Background: Interferon-induced depression represents a major complication in antiviral treatment of chronic hepatitis C virus (HCV) infection.
Aim: To evaluate in a placebo-controlled study the efficacy of a selective serotonin reuptake inhibitor (SSRI) in HCV patients on antiviral therapy with interferon-associated depression.
Methods: 100 HCV outpatients were included in a randomised, double-blind, placebo-controlled study. During interferon therapy (peginterferon alfa-2b plus ribavirin), depression was monitored using the Hospital Anxiety and Depression Scale (HADS). Patients with clinically relevant interferon-induced depression (HADS ⩾9) were randomly assigned to placebo or citalopram (SSRI, 20 mg/day).
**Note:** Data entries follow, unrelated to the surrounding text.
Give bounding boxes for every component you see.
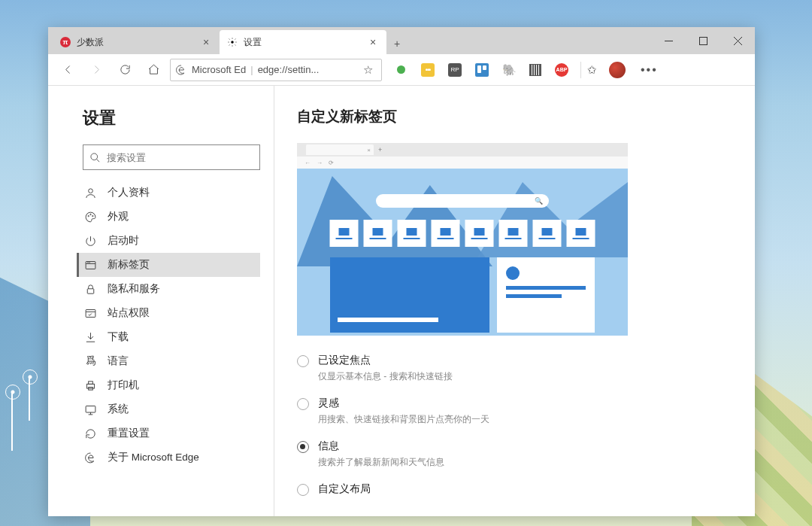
refresh-button[interactable] bbox=[111, 56, 138, 84]
svg-point-7 bbox=[89, 188, 93, 193]
system-icon bbox=[84, 403, 97, 416]
address-hint: Microsoft Ed bbox=[192, 64, 246, 75]
radio-icon bbox=[297, 441, 309, 453]
svg-rect-11 bbox=[86, 261, 95, 269]
nav-profile[interactable]: 个人资料 bbox=[77, 181, 260, 205]
permissions-icon bbox=[84, 307, 97, 320]
svg-rect-18 bbox=[87, 384, 95, 388]
svg-point-5 bbox=[91, 153, 98, 160]
extension-evernote-icon[interactable]: 🐘 bbox=[502, 63, 516, 77]
main-title: 自定义新标签页 bbox=[297, 107, 732, 126]
option-label: 已设定焦点 bbox=[318, 354, 453, 367]
nav-label: 关于 Microsoft Edge bbox=[108, 451, 199, 464]
browser-window: π 少数派 × 设置 × + Microsoft Ed | edge://set… bbox=[48, 27, 755, 516]
option-inspirational[interactable]: 灵感 用搜索、快速链接和背景图片点亮你的一天 bbox=[297, 397, 732, 426]
tab-sspai[interactable]: π 少数派 × bbox=[53, 30, 220, 54]
option-label: 灵感 bbox=[318, 397, 489, 410]
nav-label: 系统 bbox=[108, 403, 129, 416]
option-custom[interactable]: 自定义布局 bbox=[297, 482, 732, 496]
search-input[interactable] bbox=[107, 152, 253, 163]
nav-new-tab[interactable]: 新标签页 bbox=[77, 253, 260, 277]
svg-rect-21 bbox=[86, 406, 95, 412]
power-icon bbox=[84, 235, 97, 248]
svg-line-6 bbox=[96, 159, 99, 162]
nav-printer[interactable]: 打印机 bbox=[77, 373, 260, 397]
address-bar[interactable]: Microsoft Ed | edge://settin... ☆ bbox=[170, 59, 382, 81]
option-informational[interactable]: 信息 搜索并了解最新新闻和天气信息 bbox=[297, 439, 732, 469]
radio-icon bbox=[297, 355, 309, 367]
svg-point-10 bbox=[92, 215, 93, 216]
tab-settings[interactable]: 设置 × bbox=[220, 30, 386, 54]
maximize-button[interactable] bbox=[686, 27, 720, 54]
option-desc: 搜索并了解最新新闻和天气信息 bbox=[318, 456, 444, 469]
svg-rect-15 bbox=[87, 288, 94, 293]
nav-label: 启动时 bbox=[108, 234, 139, 248]
nav-appearance[interactable]: 外观 bbox=[77, 205, 260, 229]
toolbar: Microsoft Ed | edge://settin... ☆ ••• RP… bbox=[48, 54, 755, 86]
close-icon[interactable]: × bbox=[367, 36, 379, 48]
svg-rect-16 bbox=[86, 309, 95, 317]
tab-title: 设置 bbox=[244, 36, 262, 49]
nav-privacy[interactable]: 隐私和服务 bbox=[77, 277, 260, 301]
nav-label: 语言 bbox=[108, 354, 129, 368]
back-button[interactable] bbox=[54, 56, 81, 84]
language-icon: 爲 bbox=[84, 355, 97, 368]
close-icon[interactable]: × bbox=[200, 36, 212, 48]
extension-trello-icon[interactable] bbox=[475, 63, 489, 77]
home-button[interactable] bbox=[140, 56, 167, 84]
profile-avatar[interactable] bbox=[609, 62, 626, 78]
tab-title: 少数派 bbox=[77, 36, 104, 49]
nav-reset[interactable]: 重置设置 bbox=[77, 421, 260, 445]
nav-label: 打印机 bbox=[108, 379, 139, 392]
option-label: 自定义布局 bbox=[318, 482, 371, 496]
svg-rect-19 bbox=[89, 381, 93, 384]
nav-label: 站点权限 bbox=[108, 306, 150, 320]
download-icon bbox=[84, 331, 97, 344]
nav-about[interactable]: 关于 Microsoft Edge bbox=[77, 445, 260, 470]
palette-icon bbox=[84, 211, 97, 223]
favorites-button[interactable]: ✩ bbox=[587, 63, 597, 77]
option-desc: 仅显示基本信息 - 搜索和快速链接 bbox=[318, 370, 453, 383]
extension-abp-icon[interactable]: ABP bbox=[555, 63, 568, 77]
reset-icon bbox=[84, 427, 97, 440]
forward-button[interactable] bbox=[83, 56, 110, 84]
svg-point-13 bbox=[88, 262, 89, 263]
nav-label: 外观 bbox=[108, 210, 129, 223]
favorite-star-icon[interactable]: ☆ bbox=[359, 63, 377, 77]
minimize-button[interactable] bbox=[651, 27, 686, 54]
url-text: edge://settin... bbox=[258, 64, 359, 75]
extension-yellow-icon[interactable]: ••• bbox=[421, 63, 435, 77]
lock-icon bbox=[84, 283, 97, 296]
new-tab-button[interactable]: + bbox=[386, 33, 408, 54]
svg-point-0 bbox=[231, 41, 234, 44]
close-icon: × bbox=[367, 147, 371, 154]
extension-green-icon[interactable] bbox=[394, 63, 408, 77]
option-desc: 用搜索、快速链接和背景图片点亮你的一天 bbox=[318, 413, 489, 426]
preview-search: 🔍 bbox=[376, 194, 549, 208]
nav-downloads[interactable]: 下载 bbox=[77, 325, 260, 349]
search-icon bbox=[89, 152, 101, 163]
extensions-row: ••• RP 🐘 ABP bbox=[394, 63, 568, 77]
favicon-sspai: π bbox=[60, 37, 71, 47]
nav-label: 隐私和服务 bbox=[108, 282, 160, 296]
svg-point-9 bbox=[90, 214, 91, 214]
search-settings[interactable] bbox=[83, 144, 260, 170]
nav-language[interactable]: 爲 语言 bbox=[77, 349, 260, 373]
newtab-preview: × + ←→⟳ 🔍 bbox=[297, 143, 628, 336]
radio-icon bbox=[297, 398, 309, 410]
nav-system[interactable]: 系统 bbox=[77, 397, 260, 421]
content: 设置 个人资料 外观 启动时 新标签页 bbox=[48, 86, 755, 516]
nav-startup[interactable]: 启动时 bbox=[77, 229, 260, 253]
svg-point-14 bbox=[89, 262, 90, 263]
option-focused[interactable]: 已设定焦点 仅显示基本信息 - 搜索和快速链接 bbox=[297, 354, 732, 383]
window-controls bbox=[651, 27, 755, 54]
edge-icon bbox=[175, 64, 187, 76]
nav-site-permissions[interactable]: 站点权限 bbox=[77, 301, 260, 325]
nav-label: 新标签页 bbox=[108, 258, 150, 272]
extension-rp-icon[interactable]: RP bbox=[448, 63, 462, 77]
svg-point-8 bbox=[88, 215, 89, 216]
extension-qr-icon[interactable] bbox=[529, 64, 541, 76]
more-menu-button[interactable]: ••• bbox=[633, 63, 665, 77]
edge-icon bbox=[84, 452, 97, 464]
close-button[interactable] bbox=[720, 27, 755, 54]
Results: In 28 patients (28%), HADS scores increased to >8 during interferon therapy. They were treated with placebo (n = 14) or SSRI (n = 14). HADS scores declined significantly in SSRI patients within four weeks of therapy (p<0.001) but not in placebo patients. This difference between subgroups was statistically significant (p = 0.032). Unblinding became necessary in five placebo patients as a result of intolerable depression. Rescue medication (20 mg citalopram) led to a significant decrease in HADS scores (p = 0.008). All citalopram patients were able to complete interferon therapy as planned. As an interim analysis showed a significant superiority of SSRI over placebo, the study was terminated prematurely. Three patients, who became depressed afterwards, were treated in an unblinded fashion with citalopram.
Conclusions: The findings demonstrate clearly that citalopram treatment is highly effective in HCV patients on interferon therapy, when initiated after the onset of clinically relevant depressive symptoms. This suggests that a general SSRI prophylaxis is not necessary in these patients.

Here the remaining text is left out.